Мне не обидно, разве что совсем немного.
Я привыкла.
Мой рост далеко не Дюймовочкин, и это главный мой комплекс.
В моем окружении существует всего один мужчина, который выше меня, пока я без каблуков, и этот мужчина — мой отец. Собственно, его и стоит благодарить за мой гигантский рост, ведь моя мама едва достает мне до плеча. В детстве, когда я превосходила своих сверстников, мне нравилось быть высокой. В подростковом периоде, когда со мной знакомились парни постарше и предлагали встречаться, поскольку выглядела я соответствующе, мне льстило тоже. Сейчас, когда подруги поочередно выходят замуж, я ругаю свои гены, которые, видимо, подзабыли, что я девочка, а не спортсмен NBL**.
Иногда мне кажется, что я до сих пор расту. Хотя понимаю, что это бред. Мой комплекс развился тогда, когда парни стали от меня шарахаться, а мой единственный парень, с которым мы встречались больше года в университете, сказал, что нам нужно расстаться, потому что его друзья считали меня оглоблей, и ему некомфортно, что его девушка видит его перхоть. Мой единственный парень был баскетболистом. Пять лет назад это казалось мне крутым: популярный высокий старшекурсник обратил внимание на меня.
Как только щелкает замок с внутренней стороны кованой двери, я с первой космической ныряю во двор, чтобы скорее оказаться под тенью виноградных лоз. Жара в этом году беспощадная! В тени под пятьдесят, и это с утра!
Раскаленный воздух плавит легкие и мозги, и в интервале с рассвета до заката город кажется вымершим.
— Привет, Паш! — улыбаюсь пропускающему меня внутрь парню.
— Я — Миша. Привет, — бурчит в ответ и запирает за мной замок.
Хохотнув, поджимаю губы. Я еще ни разу не назвала их точно по именам. Миша и Паша* — одно лицо. Серьезно, они — одно лицо, вышедшее из одного яйца. Кажется, таких близнецов называют однояйцевыми.
Их сложно различить, но парни и не стараются в этом помочь, одинаково одеваясь, подстригаясь, параллельно вытягиваясь в рост и имея абсолютно идентичные физиономии кирпичом.
— Прости, — каждый раз извиняюсь, чувствуя неловкость.

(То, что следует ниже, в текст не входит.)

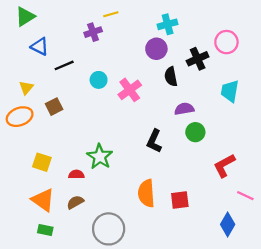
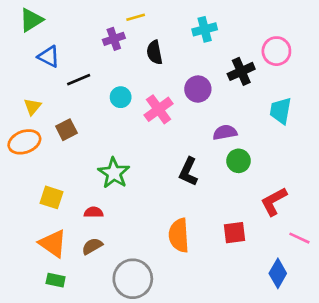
purple circle: (156, 49) -> (198, 89), moved
black semicircle: (171, 77) -> (154, 52), moved
green star: (100, 157) -> (114, 173), moved
red square: (180, 200) -> (234, 233), moved

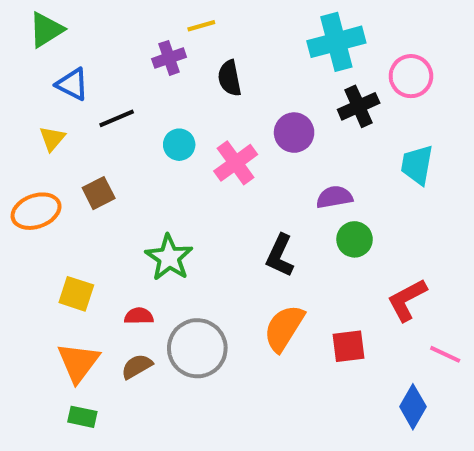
cyan cross: (205, 29) -> (336, 42), moved, size x1.5
yellow triangle: (33, 107) -> (52, 139), moved
orange semicircle: (179, 235) -> (284, 328), moved, turned 36
orange triangle: (53, 243) -> (78, 362), turned 32
gray circle: (133, 279) -> (197, 348), moved

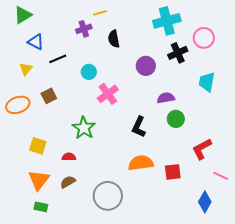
pink cross: (236, 163) -> (108, 94), moved
orange semicircle: (284, 328) -> (141, 163), turned 50
gray circle: (197, 348) -> (108, 196), moved

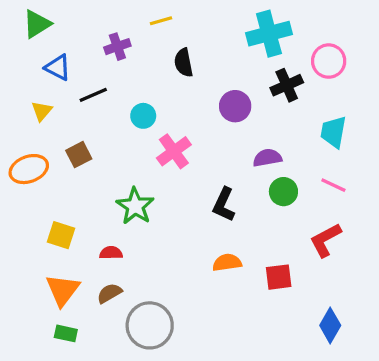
purple cross: (84, 29) -> (117, 47), moved
orange semicircle: (141, 163) -> (227, 263), size x0.7
pink line: (221, 176) -> (333, 185), moved
gray circle: (108, 196) -> (150, 325), moved

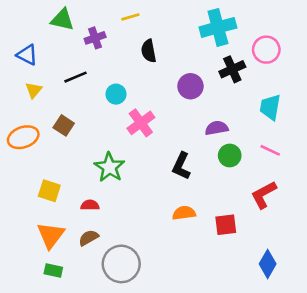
green triangle: (37, 24) -> (62, 20), moved, turned 45
blue triangle: (58, 67) -> (27, 55), moved
brown square: (79, 155) -> (64, 125), turned -30

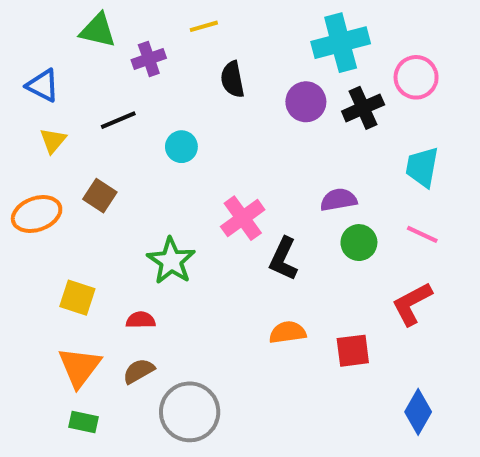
purple circle: (190, 86) -> (306, 102), moved
pink cross: (141, 123) -> (243, 218), moved

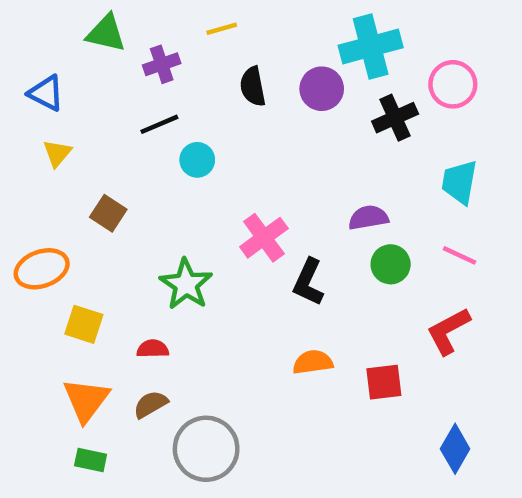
purple circle: (306, 102) -> (322, 89), moved
black line: (118, 120) -> (159, 124), moved
orange ellipse: (37, 214) -> (42, 269), moved

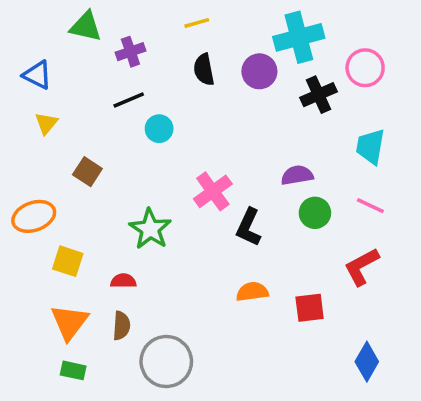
yellow line: (222, 29) -> (197, 23), moved
brown semicircle: (151, 404) -> (121, 326), turned 124

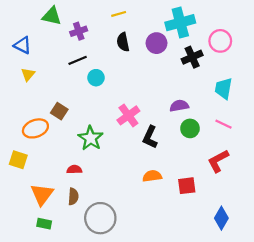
brown square: (87, 172) -> (59, 111), moved
orange ellipse: (34, 216) -> (35, 128), moved
yellow square: (68, 261) -> (18, 160), moved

А Паше… то есть Мише… короче, им обоим до лампочки, они уже привыкли. Кроме тети Агаты, их матери, парней не различает даже собственный отец, мой крёстный дядя Леон. Раньше с этим было проще, примерно до того, как близнецам исполнилось по году. У Миши на заднем месте родимое пятно — это единственное, что отличает братьев друг от друга, но сейчас лазить в штаны к шестнадцатилетним парням не каждый решится: эти двое профессионально занимаются кикбоксингом, и этого достаточно, чтобы держаться от них подальше.
— Привет, Герман! — Треплю за толстую шкурку зажатого под мышкой у Миши английского бульдога. — Жарко тебе, приятель, знаю. — Пес, высунув язык, тяжело дышит. — Гуляете? — перевожу внимание на Мишу, успев поймать его взгляд в глубоком вырезе своего летнего сарафана.
Закатываю глаза.
«Шестнадцать лет», — напоминаю себе. Это для меня они с Пашкой до сих пор голожопые мальчуганы, а что творится в их шестнадцатилетних головах, я даже не собираюсь представлять.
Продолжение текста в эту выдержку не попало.